Guess what? Yep, you guessed it on one, that is exactly what we are going to do here today. We are going to look at the different types of calibers and lay rest to age old rumors and chatter by showing you what you really need at your side if you want to catch the 500-inch monsters in the likes of Texas and New Mexico.
Choosing a Gun That is Comfortable
Before you start looking at calibers you need a gun that you feel comfortable with because if you don’t you just aren’t going to get that accurate shot in regardless of what’s inside it. You need a gun that your confident to hit with and you feel comfortable shooting with, and everyone is going to be different when it comes to this part of the article.
Different calibers can affect the performance of a hunter and it can play a big part to whether you are going to benefit from a successful or poor hunting experience. For example some hunters will feel happy using a .243 whilst others claim that hunting elk with a .243 isnt going to be as effective because of the lightness of the caliber.
Perhaps the minimum caliber for Elk hunting is a strong .270 Win with a 150-grain bullet but this doesn’t do much for long shooting.
When elk hunting, you may need to make a long shot delivered with exacting accuracy. This requirement rules out some calibers that are inherently inferior when reaching out over a distance. The eminently popular .30/30 fits that category, as does the .35 Rem., and other short-range cartridges.
Also a scope is an absolute must. You may need to drill a bullet through small holes in the timber, or make a precision shot at 300 yards and having one of these mounted on your gun is paramount to pulling off those otherwise impossible shots.
So What Are The Best Elk Calibers to Use?
These features elk calibers below are ideal for flat-shooting at both long and short range distances. They each offer an excellent level of penetration and are weighted at a good level that they will do maximum impact to the Elk you are looking to hit.
.338 WIN MAG (Winchester 230-gr. Fail Safe)
Many consider this the ultimate magnum for Western big game, including brown bears. The .338 has a loyal following among die-hard hunters who don’t shy away from recoil and noise.
7MM REM. MAG. (Federal 175-gr. Grand Slam)
An effective Elk killer but you don’t get as much downrange killing power as you do with the bigger magnums. Ideal with a Browning A-Bolt in this caliber for the classic all-round rifle.
.30/06 (Winchester 180-gr. Silvertip)
If you are looking for an all-rounder that will provide you with a decent level of accuracy and reliability as a must then the Winchester Silvertip should be your bullet of choice.
.300 WIN. MAG. (Winchester 180-gr. Fail Safe)
This is a good all-around caliber for North American big game, including big bears if you’re so inclined. This is probably the optimum caliber for elk; its popularity throughout the West attests to its effectiveness. Although the caliber’s recoil has intimidated some shooters in the past, today’s muzzlebrakes and recoil pads can tame it for just about anybody’s use.
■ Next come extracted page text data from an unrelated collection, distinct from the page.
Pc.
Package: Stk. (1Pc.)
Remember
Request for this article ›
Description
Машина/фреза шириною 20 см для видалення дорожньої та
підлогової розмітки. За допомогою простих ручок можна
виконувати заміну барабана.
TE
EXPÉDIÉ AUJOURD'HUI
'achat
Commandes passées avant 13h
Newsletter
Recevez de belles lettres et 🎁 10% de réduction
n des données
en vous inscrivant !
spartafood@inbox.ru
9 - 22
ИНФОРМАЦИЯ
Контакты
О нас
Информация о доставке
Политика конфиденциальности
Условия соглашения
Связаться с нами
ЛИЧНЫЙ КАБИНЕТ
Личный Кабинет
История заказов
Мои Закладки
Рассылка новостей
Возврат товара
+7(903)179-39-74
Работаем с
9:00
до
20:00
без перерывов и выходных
.300 REM. SAUM (Remington 150-gr. PSP Core-Lokt Ultra)
Since it was introduced a couple of years ago this claiber has fast become a popular choice for elk hunters as it’s effective at taking your animal down.
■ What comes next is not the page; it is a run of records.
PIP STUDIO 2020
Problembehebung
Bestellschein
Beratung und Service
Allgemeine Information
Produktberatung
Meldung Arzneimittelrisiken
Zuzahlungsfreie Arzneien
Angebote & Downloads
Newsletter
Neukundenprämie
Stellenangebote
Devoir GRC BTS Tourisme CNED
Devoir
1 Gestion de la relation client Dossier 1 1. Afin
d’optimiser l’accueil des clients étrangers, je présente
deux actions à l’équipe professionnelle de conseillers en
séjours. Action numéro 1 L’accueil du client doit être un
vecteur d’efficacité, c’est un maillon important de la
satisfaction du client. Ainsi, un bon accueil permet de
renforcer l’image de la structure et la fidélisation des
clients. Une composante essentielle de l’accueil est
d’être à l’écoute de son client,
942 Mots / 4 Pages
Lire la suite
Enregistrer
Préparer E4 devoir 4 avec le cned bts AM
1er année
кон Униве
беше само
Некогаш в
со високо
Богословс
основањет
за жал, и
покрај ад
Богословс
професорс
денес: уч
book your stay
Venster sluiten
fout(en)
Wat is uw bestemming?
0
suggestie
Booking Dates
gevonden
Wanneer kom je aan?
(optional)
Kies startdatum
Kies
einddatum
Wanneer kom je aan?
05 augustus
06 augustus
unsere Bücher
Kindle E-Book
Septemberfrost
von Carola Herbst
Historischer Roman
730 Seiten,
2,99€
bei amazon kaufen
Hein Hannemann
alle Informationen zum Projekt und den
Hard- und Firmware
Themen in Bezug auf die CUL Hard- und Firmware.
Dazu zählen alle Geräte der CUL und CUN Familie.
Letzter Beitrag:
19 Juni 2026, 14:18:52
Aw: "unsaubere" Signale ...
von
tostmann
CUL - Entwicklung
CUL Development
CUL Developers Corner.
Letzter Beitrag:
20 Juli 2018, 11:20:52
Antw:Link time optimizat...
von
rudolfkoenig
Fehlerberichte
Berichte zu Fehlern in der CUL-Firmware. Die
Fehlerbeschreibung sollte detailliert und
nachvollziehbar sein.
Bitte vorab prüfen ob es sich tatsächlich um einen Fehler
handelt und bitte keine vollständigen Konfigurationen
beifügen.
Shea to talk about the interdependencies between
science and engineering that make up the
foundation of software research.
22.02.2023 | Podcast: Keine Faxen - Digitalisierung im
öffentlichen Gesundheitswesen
Whatever caliber you choose from the above list and our advice, you will know that taking down Elk will be easier than using something that is too light or powerful. The idea is to have a rifle that is comfortable to hold, lined up with a caliber that is weighted enough and effective enough to take down prize winning elk bulls with a certain level of authority, and that’s what elk hunting is all about when it comes down to it.